Il postulatore ha immediatamente trasmesso la notizia al visitatore, il numero uno per l’Italia della congregazione dei missionari, padre Erminio Antonello, coautore con Roberto Lovra della “Carità in azione, epistolario di padre Giovanni Battista Manzella”: «È un momento importante per la nostra famiglia religiosa, cui apparteneva Manzella dal 1887, ma anche per la Sardegna che l’ha visto all’opera per molti anni, per le suore dei Getsemani, da lui fondate nel 1927».
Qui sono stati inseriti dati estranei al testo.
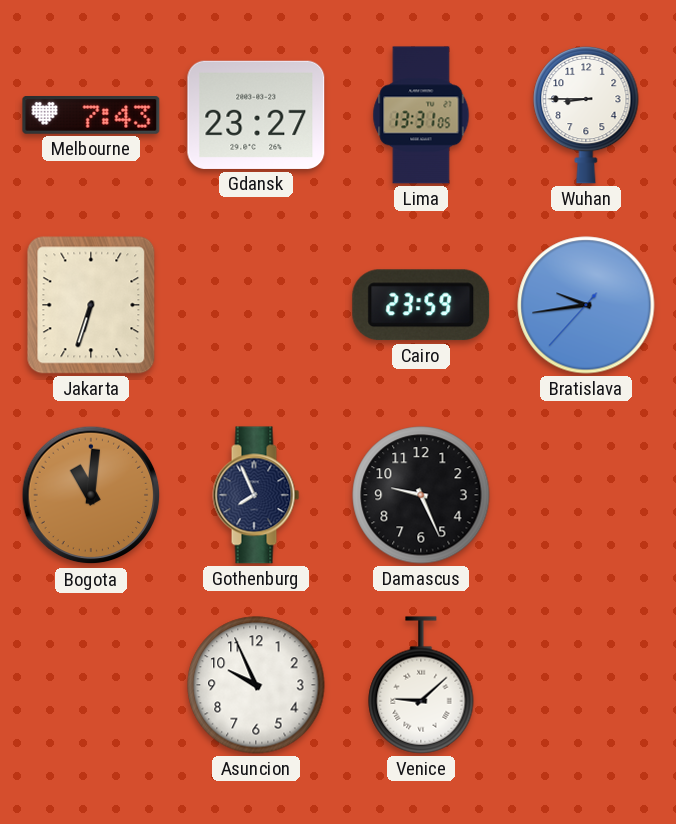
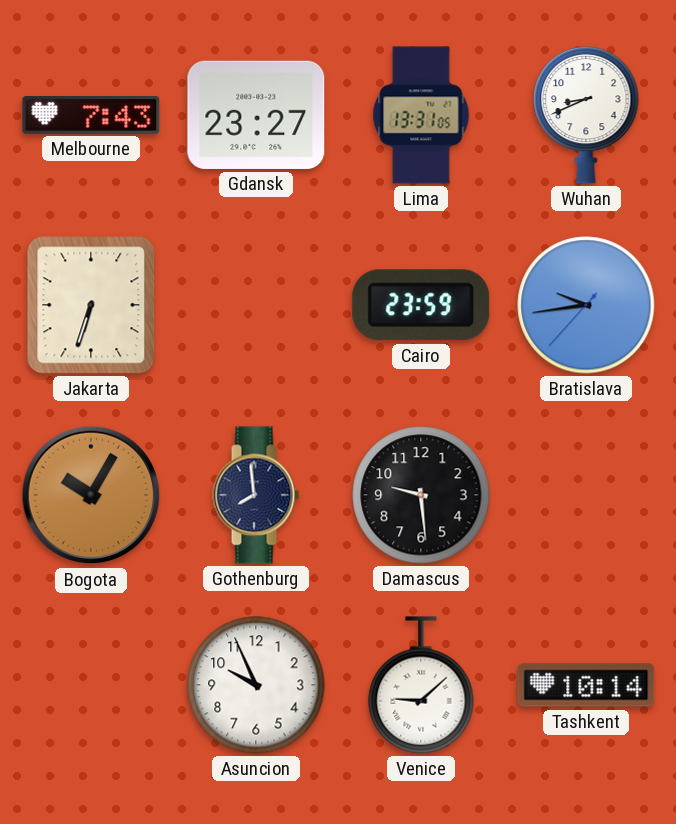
Wuhan: 8:45 -> 8:41
Bogota: 11:01 -> 10:05
Gothenburg: 7:56 -> 7:59
Damascus: 9:26 -> 9:29
Tashkent: none -> 10:14
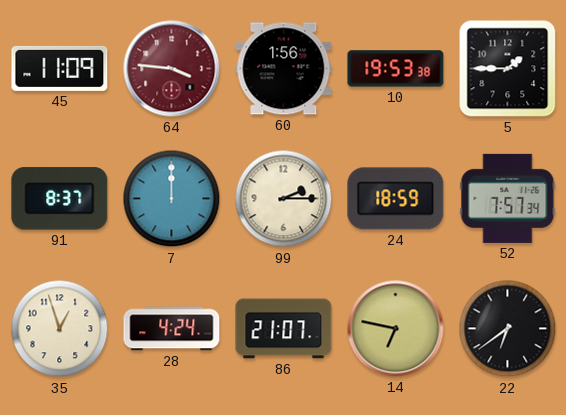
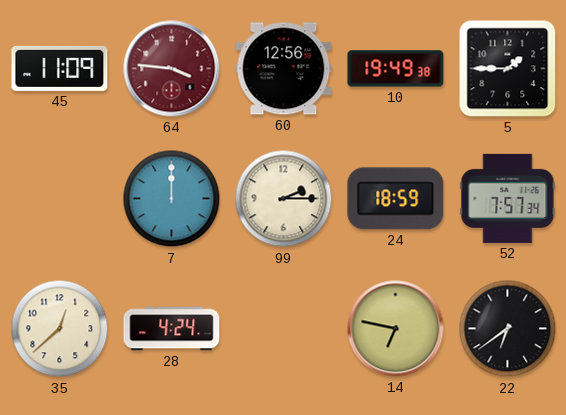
60: 1:56 -> 12:56
10: 19:53 -> 19:49
91: 8:37 -> none
35: 12:57 -> 12:38
86: 21:07 -> none
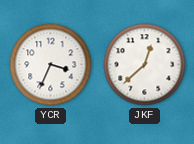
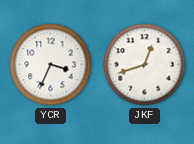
JKF: 12:38 -> 12:42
Si riapre, dunque, il processo iniziato – anche a seguito di una petizione ufficiale fatta nel giugno del 1941 dall’episcopato sardo al Papa – esattamente 70 anni fa, il 25 aprile 1949 a Sassari, chiuso il 3 novembre 1964 e da allora fermo a Roma, negli archivi delle congregazioni romane. «Non si ripartirà da zero – dice padre Guerra – ma dentro il fascicolo esistente bisognerà rientrare per aggiungere altri documenti trovati in tempi più recenti e per dimostrare la fama di santità (una delle nuove condizioni poste da Papa Francesco per aprire le cause di beatificazione) di Padre Manzella rimasta intatta nonostante oltre mezzo secolo di silenzio».
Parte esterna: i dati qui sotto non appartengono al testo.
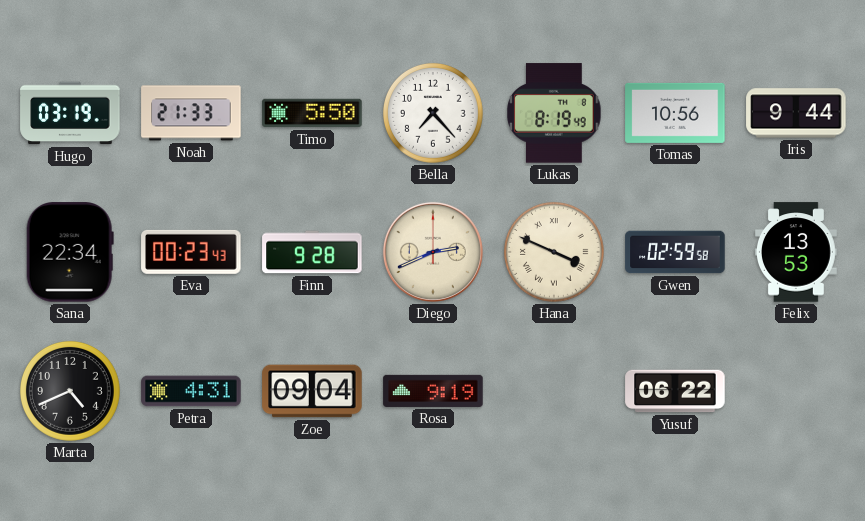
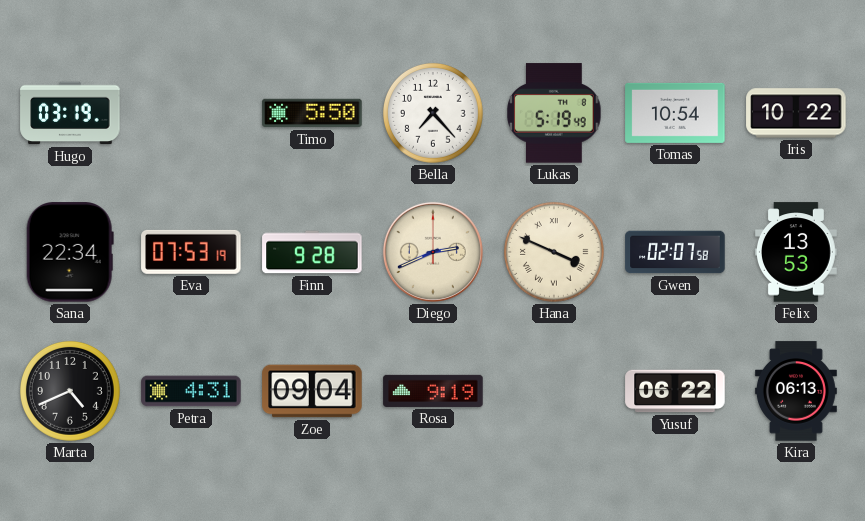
Noah: 21:33 -> none
Lukas: 8:19 -> 5:19
Tomas: 10:56 -> 10:54
Iris: 9:44 -> 10:22
Eva: 00:23 -> 07:53
Gwen: 02:59 -> 02:07
Kira: none -> 06:13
In Sardegna i missionari vincenziani hanno sempre creduto nella riapertura della causa. Sembra anche che abbiano individuato alcuni presunti miracoli dovuti all’intercessione del servo di Dio, condizione indispensabile per la beatificazione.

Bartolomeo Giovanni Battista Manzella nasce a Soncino (Cremona) il 21 gennaio 1855, scopre la vocazione a 30 anni, dopo aver lavorato in un negozio di ferramenta. Sacerdote a 38. Arriva a Sassari nella Casa della Missione nel novembre del 1900, immergendosi totalmente nel mondo sardo. «Se alla nostra cara Sardegna Dio ha tolto tanti vantaggi della moderna società, ha però dato – scrive Manzella nel 1918 – tanto buon cuore e tanto buon volere». Nelle sue oltre 350 missioni predicate in ogni angolo della Sardegna si porta nelle frontiere sociale e religiosa di un’isola in cui povertà, analfabetismo, solida fede, spesso contaminata da superstizione, concubinato, ingiustizie complicavano l’assimilazione del messaggio evangelico. Come l’usanza “de su curruttu”, che obbliga soprattutto le donne colpite dal lutto a rimanere chiuse in casa anche un anno e più per la morte di un parente stretto. Il missionario “trombettiere” – nei paesi Manzella girava con una trombetta per chiamare i bambini al catechismo – era un uomo d’azione: giornalista, forte polemista con i liberi pensatori massoni, organizzatore e fondatore di istituti e associazioni. Nel 1923, al nuovo vescovo di Tempio, Albino Morera, origini piemontesi, scrive: «Le dirò ancora, monsignore, che missionari,
suore, impiegati vengono di solito malvolentieri in Sardegna, ma, quando ci sono, vanno pur via malvolentieri. È un fatto costante».

Manzella fa di più: rimane a Sassari anche dopo la morte avvenuta il 23 ottobre 1937. È sepolto nell’Istituto delle suore dei Getsemani.